With Boeing there's an AoA disagree warning if the two sensors are outside of an allowed error margin between the two. While it is certainly helpful to know when the AoA reading can no longer be trusted it is more helpful to know what the AoA measurement should be. This is why AirBus has three sensors, a single sensor failure will not leave the crew without this information. With two sensors and a disagree warning the crew cannot know which reading to trust. With three sensors and a disagree warning then the two that agree can be trusted. If all three disagree then it's the same problem with two and one not working.

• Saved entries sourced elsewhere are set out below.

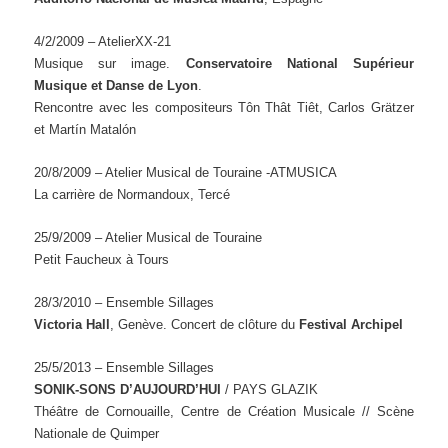
4/2/2009 – AtelierXX-21
Musique sur image.
Conservatoire
National Supérieur
Musique et Danse de Lyon
.
Rencontre avec les compositeurs Tôn Thât Tiêt, Carlos Grätzer
et Martín Matalón
20/8/2009 – Atelier Musical de Touraine -ATMUSICA
La carrière de Normandoux, Tercé
25/9/2009 – Atelier Musical de Touraine
Petit Faucheux à Tours
28/3/2010 – Ensemble Sillages
Victoria Hall
, Genève. Concert de clôture du
Festival Archipel
25/5/2013 – Ensemble Sillages
SONIK-SONS D’AUJOURD’HUI
/ PAYS GLAZIK
Théâtre de Cornouaille,
Centre de Création Musicale // Scène
Nationale de Quimper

This is not good but as I understand it not something to declare an emergency over, AoA measurement is not considered critical to safe flight.

The FAA, Boeing, and apparently a well trained crew, consider AoA information "nice to know" as opposed to critical to flight. This is why the FAA only requires two AoA sensors and an alarm that the reading is not reliable. Airbus, and some airlines, consider an AoA reading important enough that there are three AoA sensors on AirBus aircraft and this information is available to the crew. Boeing has AoA information available to the flight computer but it is not available to the crew unless the airline asks for that information to be displayed.

Because of the 737 MAX crashes it sounds like all future passenger aircraft will be required to have AoA available to the crew, and triple redundant sensors. AirBus already has three AoA sensors so they likely have little or nothing to do to comply with this requirement. It will be interesting to see how Boeing complies. I suspect all 737 MAX aircraft will have three AoA sensors before allowed to return to flight. Other Boeing aircraft could have another AoA sensor added or they can have a "virtual" AoA sensor by using information from other sensors and calculating the AoA value. At least one Boeing engineer thought it possible and beneficial to have a virtual AoA sensor when the investigation into the 737 MAX MCAS problem was going on.

What it comes down to is that the FAA, airlines, and flight crew all know that hardware can fail. Even if we assume software is flawless it depends on working hardware to function as it should. Whatever sensors that could be used to calculate AoA could fail so there would have to be some redundancy somewhere to detect this failure and still provide critical information to the crew. If we were to consider AoA critical to flight then having at least one AoA sensor would be wise to verify the calculated value. Having two AoA sensors means one AoA sensor can be lost and still have a verified calculated value. Having three AoA sensors means not needing to calculate the AoA value, it means having a way to verify each against the others.

Aircraft have had two of every flight critical sensor for a very long time. This left the crew with confidence in their measurements so long as everything agreed. Because some of this information overlaps it's generally possible to find which sensor is wrong if there is a single sensor failure, or no two sensors of the same kind fail. With a capable enough computer the process of eliminating a failed sensor can be automated, but the computer can fail too. This means two flight computers and three of some sensors.